Obamacare
shock: $12,600 deductible, 40 percent co-pay, zero competition
By PAUL BEDARD
Many Americans shopping
for better health insurance deals promised by the two-week-old Obamacare system
are instead being slapped with rate shock, including savings-sapping
deductibles and co-pays, according to multiple reports from around the country.
For some able to get the
problem-plagued Obamacare website to work, the so-called “deals” the system is coughing
up around the country include $12,600 deductibles, co-pays of up to 40 percent,
zero competition, and rate hikes of 260 percent.
The huge cost increases
that some Obamacare applicants are seeing are feeding the effort in Congress to
change the system and delay implementation until January 2014.
"This is why we've
been working so hard to dismantle and repeal this bill, so that we can begin to
pass step-by-step reforms that transform the health care delivery system by
putting patients in charge, giving them more choices, and reducing the cost of
health care so that more people can afford it,” said Tennessee Republican Sen.
Lamar Alexander.
The top Republican on
the Senate health committee has collected several official and media reports of
the Obamacare horror stories Americans have encountered so far. They include:
-- A $12,600 deductible. CNNMoney reported that one family “found a bronze-level
plan for roughly $357 a month, after their subsidy, which they could swing. But
it comes with a $12,600 family deductible.”

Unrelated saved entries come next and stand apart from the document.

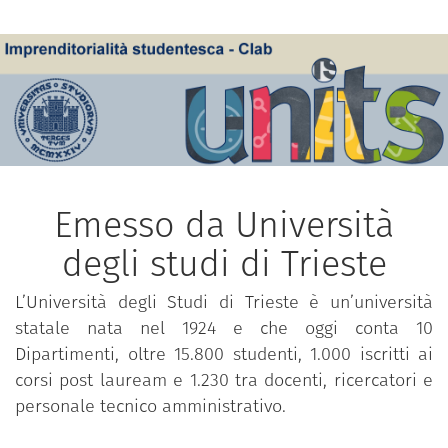
Emesso da Università
degli studi di Trieste
L’Università degli Studi di Trieste è un’università
statale nata nel 1924 e che oggi conta 10
Dipartimenti, oltre 15.800 studenti, 1.000 iscritti ai
corsi post lauream e 1.230 tra docenti, ricercatori e
personale tecnico amministrativo.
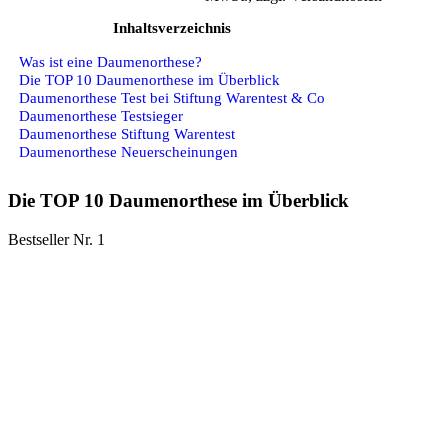
Inhaltsverzeichnis
Was ist eine Daumenorthese?
Die TOP 10 Daumenorthese im Überblick
Daumenorthese Test bei Stiftung Warentest & Co
Daumenorthese Testsieger
Daumenorthese Stiftung Warentest
Daumenorthese Neuerscheinungen
Die TOP 10 Daumenorthese im Überblick
Bestseller Nr. 1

-- Enormous rate increases. A research group found that a
30-year-old male nonsmoker “will see his lowest cost insurance option increase
260 percent.”
-- Some who already buy
their own insurance are receiving cancellation notices --
and offers for expensive new policies. The Christian Science Monitor reported on a North Carolina
family who had been buying Blue Cross and Blue Shield insurance for
$380-a-month. “BCBS is offering them a new plan for three times the cost,
$1,124.50 a month, still with an $11,000 deductible,” reports the paper.
-- A California couple
said that the Obamacare policy suggested to them included a 40
percent increase in their doctor's office co-pay. “Our co-pay
skyrocketed from 0 percent to 40 percent and the maximum out-of-pocket
increased an additional $2,300,” according to a letter in the Fresno Bee.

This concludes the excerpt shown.